Doppelter Sturm-Schock

Egelsbach ‐ Das zweite Gewitter binnen zwei Nächten ist zwar weniger blitz- und donnergewaltig über die Bühne gegangen als sein Vorgänger, doch zumindest in Egelsbach hatte es böse Folgen. Von Holger Borchard

Der WM Beach Club neben dem Schwimmbad und das Zeltlager des Kreisjugendfeuerwehrtags an der Marie-Curie-Straße waren am Freitagmorgen verwüstet.

Während die örtlichen Brandschützer mit Unterstützung der Kreis-Feuerwehren sämtliche Aufräum-Hebel in Bewegung setzten und wahrhaftig bis zum Start des Großereignisses am Freitagnachmittag wieder alles hergerichtet hatten, musste der Start des Public Viewings im WM Beach Club abgesagt werden. Je nachdem, wie schnell es Veranstalter Wolfgang Pfister und seiner Crew gelingt, zerstörte Zelte und „abgesoffene“ Leitungen zu ersetzen, werden die Übertragungen eventuell noch am heutigen Samstag, spätestens aber mit dem Deutschland-Spiel am Sonntag beginnen.

Dass 650 Jung-Brandschützer seit gestern Mittag unbeschwert und ganz nach Plan den Kreisjugendfeuerwehrtag genießen, ist einer Nachtschicht mit bis zu 100 Beteiligten zu verdanken. „Als der Sturm kurz nach Mitternacht losging, haben wir schon Böses geahnt und sofort die komplette Einsatzgruppe alarmiert“, schildert Gemeindebrandinspektor Peter Meißner.
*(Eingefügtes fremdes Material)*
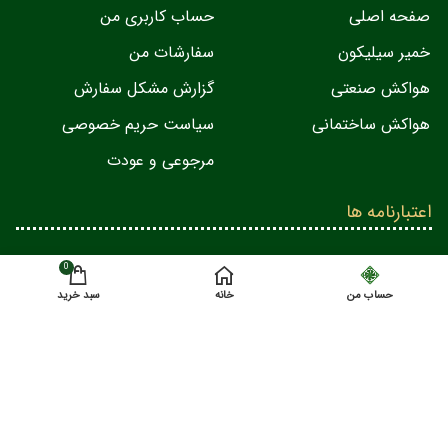
صفحه اصلی
حساب کاربری من
خمیر سیلیکون
سفارشات من
هواکش صنعتی
گزارش مشکل سفارش
هواکش ساختمانی
سیاست حریم خصوصی
مرجوعی و عودت
اعتبارنامه ها
0
حساب من
خانه
سبد خرید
Will heißen: Wenige Minuten später waren rund 25 bis 30 Feuerwehrleute vor Ort. „Aber zu diesem Zeitpunkt hatte es leider schon weite Teile des Zeltlagers verweht. Uns blieb nur, zu retten, was noch zu retten war“, sagt Meißner. „Parallel haben wir einen Rundruf an alle Feuerwehren im Kreis rausgeschickt, dass sich ihre Zelte gerade auf Nimmerwiedersehen verabschieden. So wurden unsere Jungs im Lauf der Nacht immer wieder von anderen Wehren unterstützt.“

Zirka 70 weitere Helfer waren bis vier Uhr früh neben den Egelsbachern im Einsatz, die niederschmetternde Schadensbilanz freilich drückte zwischenzeitlich die Stimmung. „18 Großzelte waren unbrauchbar, weil ihre Gestänge völlig verbogen sind“, bilanziert Meißner. „Aber wer will schon 650 Kindern sagen: ,Euer Zeltlager fällt leider flach‘? Also glühten die Telefonleitungen so lange, bis wir in Büdingen fündig geworden sind und dann in aller Windeseile von dort die Ersatzzelte abgeholt haben.“

Und was, wenn noch mal  Gewitter droht? „Schlimmstenfalls zieht der ganze Tross in eine leer stehende Lagerhalle um“, so Meißner. „Das hat Bürgermeister Rudi Moritz gestern ganz kurzfristig möglich gemacht.“

Eine Frühschicht mit vielen helfenden Händen, schwerem Gerät und einer gehörigen Portion Einfallsreichtum verlangte der Sturm der Feuerwehr ab, damit der Kreisjugendfeuerwehrtag samt Zeltlager wie geplant über die Bühne gehen kann.